Researchers at Brigham and Women’s Hospital and colleagues at Children’s Hospital of Boston have found that specific types of bacteria that colonize the placenta during pregnancy could prevent illness or predispose to illness associated with preterm birth. These findings are published in the current issue of the online journal mBio®.
“Systemic inflammation initiated during pregnancy appears to contribute to morbidity and complications, underlying lifetime health challenges facing children born before term,” say Raina Fichorova and Andrew Onderdonk, leading authors of this study. “Our data suggest that placental colonization by specific groups of organisms can increase or decrease the risk of a systemic inflammatory condition of the newborn.”
Preterm birth occurs in nearly a half million pregnancies in the United States alone.
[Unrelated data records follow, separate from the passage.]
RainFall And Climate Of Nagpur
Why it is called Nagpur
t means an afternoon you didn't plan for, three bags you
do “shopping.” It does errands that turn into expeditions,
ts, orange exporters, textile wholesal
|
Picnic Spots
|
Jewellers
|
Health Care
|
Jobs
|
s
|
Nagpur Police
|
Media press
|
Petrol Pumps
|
Despite improved care, preterm and especially extremely low-gestational-age newborns continue to be at a considerably higher risk of morbidity, mortality and developmental problems. Much of this risk is attributable to imbalanced inflammatory responses of the fetus and newborn which scientists are now suggesting might be preventable by controlling the maternal microflora.
The systemic fetal inflammatory response to intrauterine exposures, especially intrauterine infections, is regarded as an important contributor to the onset and often lifelong consequences of preterm labor, fetal injury and early organ damage. Approximately half of all placentas delivered before the second trimester and 41% of those delivered by Caesarean section harbor microorganisms detectable by culture techniques.